Follow up to the last tutorial with more film examples


----------



## Iskra (Nov 9, 2018)

Great video Mike!
Thanks for sharing!


----------



## Paul T McGraw (Nov 9, 2018)

Awesome video! Thank you.


----------



## Bill the Lesser (Nov 9, 2018)

Yes thanks, that's a very helpful video on a subject rarely covered. I'm still recovering from my keyboard-centric, more-notes-is-better syndrome and I need constant reassurance.

And BTW "Orchestral Suite" around 7:30 sounds pretty sweet indeed!
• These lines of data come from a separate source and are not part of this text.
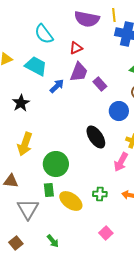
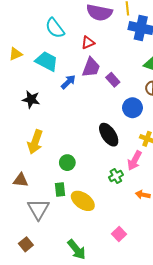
black star: (21, 103) -> (31, 99), turned -30
green circle: (56, 164) -> (67, 163), size x0.6
green cross: (100, 194) -> (116, 176), moved, turned -32
green arrow: (53, 241) -> (77, 250), moved, size x1.5

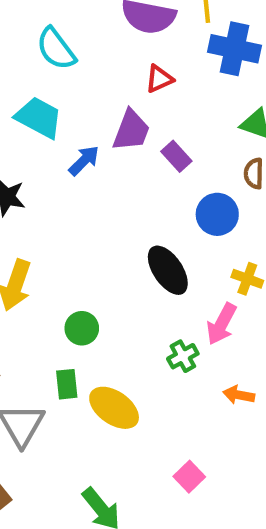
red triangle: (88, 43) -> (159, 79), moved

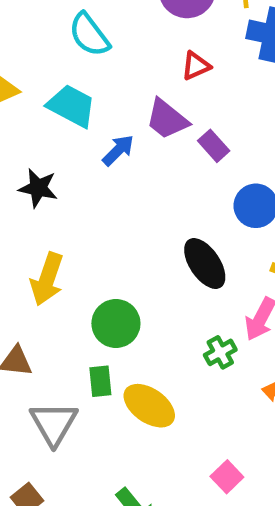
purple trapezoid: (131, 130) -> (167, 119), turned 108
green circle: (82, 328) -> (116, 323), size x1.4

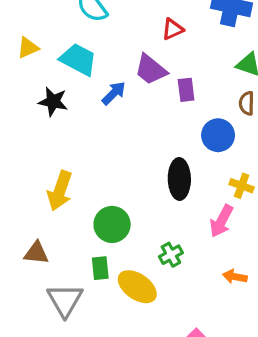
purple rectangle: (214, 146) -> (186, 90), turned 35
black star: (38, 188) -> (53, 102), moved
black ellipse: (205, 264) -> (179, 179), turned 33
green cross: (220, 352) -> (171, 255), moved

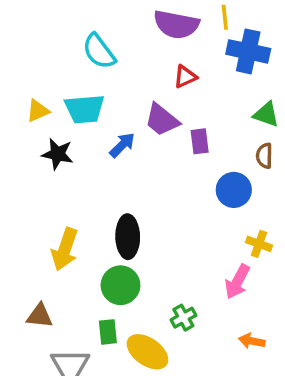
yellow triangle: (28, 48) -> (38, 111), moved
cyan trapezoid: (78, 60) -> (85, 109), turned 147
black ellipse: (179, 179) -> (128, 237), moved

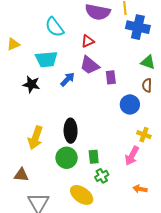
red triangle: (185, 77) -> (88, 41), moved
yellow triangle: (38, 111) -> (13, 44), moved
green rectangle: (108, 332) -> (94, 157), moved

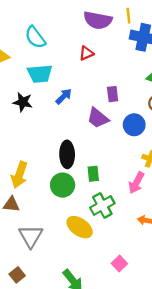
cyan semicircle: (54, 27) -> (35, 37), moved
purple trapezoid: (90, 65) -> (98, 118), moved
yellow arrow: (35, 138) -> (19, 175), moved
green rectangle: (94, 157) -> (93, 174), moved
green cross: (102, 176) -> (102, 206), size x1.5

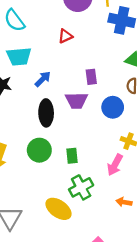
purple trapezoid: (98, 118) -> (77, 100), turned -40
black ellipse: (67, 154) -> (46, 113), moved
green circle: (63, 185) -> (39, 150), moved

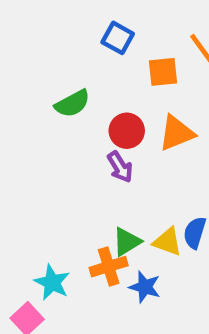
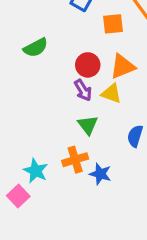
green semicircle: (72, 104) -> (36, 48), moved
green triangle: (127, 242) -> (88, 125), moved, turned -35
yellow triangle: (167, 242) -> (111, 93), moved

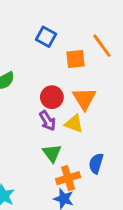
orange triangle: (122, 67) -> (84, 99), turned -40
orange cross: (75, 160) -> (68, 178), moved

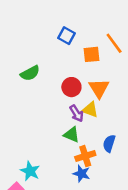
purple arrow: (47, 121) -> (76, 113), moved
green triangle: (52, 153) -> (71, 135), turned -30

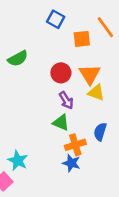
yellow triangle: (90, 110) -> (96, 92), moved

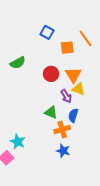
purple arrow: (66, 100) -> (66, 96), moved
blue semicircle: (100, 132) -> (73, 115), moved
blue star: (71, 163) -> (63, 151), moved

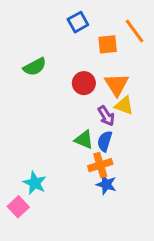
blue square: (47, 32) -> (78, 22), turned 32
blue semicircle: (73, 115) -> (105, 141), moved
blue star: (63, 151) -> (106, 184), moved

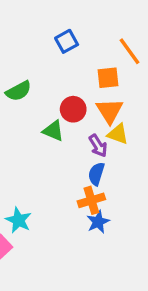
orange square: (108, 44) -> (108, 78), moved
green triangle: (84, 140) -> (53, 131), moved
blue star: (106, 184) -> (98, 222), turned 30

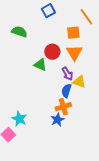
green semicircle: (19, 91) -> (19, 32), moved, turned -133
yellow triangle: (118, 134) -> (79, 82), moved
blue star: (98, 222) -> (57, 120), moved

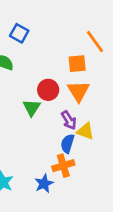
blue square: (48, 11) -> (19, 33), moved, turned -32
green triangle: (40, 65) -> (32, 108), turned 40
blue star: (57, 120) -> (44, 184), moved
Is that out there on the 'net somewhere?


----------



## MichaelBarry (Nov 9, 2018)

Bill the Lesser said:


> Yes thanks, that's a very helpful video on a subject rarely covered. I'm still recovering from my keyboard-centric, more-notes-is-better syndrome and I need constant reassurance.
> 
> And BTW "Orchestral Suite" around 7:30 sounds pretty sweet indeed! Is that out there on the 'net somewhere?
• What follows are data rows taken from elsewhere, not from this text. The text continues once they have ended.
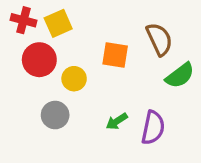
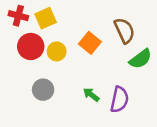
orange square: (115, 55) -> (90, 43), turned 30
yellow circle: (74, 79) -> (57, 51), moved
green arrow: (117, 121) -> (91, 95), turned 70

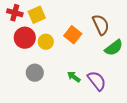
purple semicircle: (120, 100) -> (97, 81), turned -50

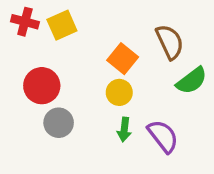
red circle: (25, 38) -> (42, 86), moved
yellow circle: (46, 42) -> (119, 92), moved
green arrow: (74, 77) -> (124, 129), turned -120

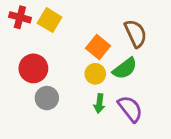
yellow square: (62, 25) -> (50, 20), turned -35
green semicircle: (192, 81) -> (125, 68), moved

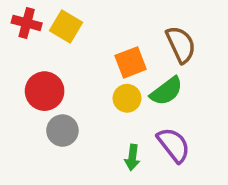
orange square: (98, 47) -> (131, 62), turned 30
green arrow: (99, 103) -> (132, 157), moved

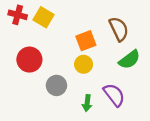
green semicircle: (166, 91) -> (129, 60), moved
gray circle: (62, 131) -> (56, 85), moved

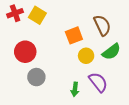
red cross: (18, 15) -> (15, 13), turned -35
yellow circle: (84, 64) -> (86, 56), moved
gray circle: (56, 85) -> (36, 77), moved

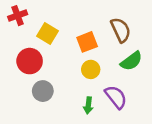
yellow square: (37, 15) -> (48, 33), moved
yellow circle: (86, 56) -> (91, 69), moved

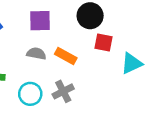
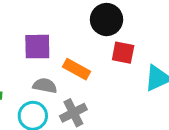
purple square: (40, 21) -> (37, 47), moved
gray semicircle: (36, 54) -> (45, 86), moved

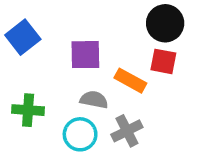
red square: (123, 53) -> (163, 61), moved

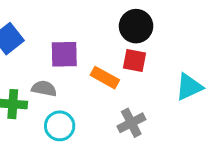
gray semicircle: (94, 100) -> (44, 88), moved
gray cross: (127, 131) -> (131, 123), moved

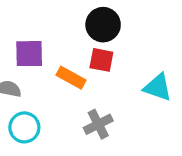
cyan triangle: (189, 87) -> (158, 87), turned 44

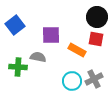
cyan circle: (24, 127) -> (72, 81), moved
Thanks! Yes i am going to release it next month or later this month


----------



## TGV (Nov 10, 2018)

Nice one, and presented with great timing, a key element in education. And humor, let's not forget that.


----------



## Simon Ravn (Nov 10, 2018)

Very cool video, Michael. Interesting and very insightful.


----------



## Maximvs (Nov 10, 2018)

Much appreciation and gratitude for this video Mike.


----------



## rohitmeena (Nov 14, 2018)

nice thanks!!


----------



## tcovem (Nov 14, 2018)

A whole orchestration class in 12 minutes!


----------



## DynamicK (Nov 15, 2018)

Thanks Michael


----------



## Peter Stallo (Nov 15, 2018)

Nice lesson!


----------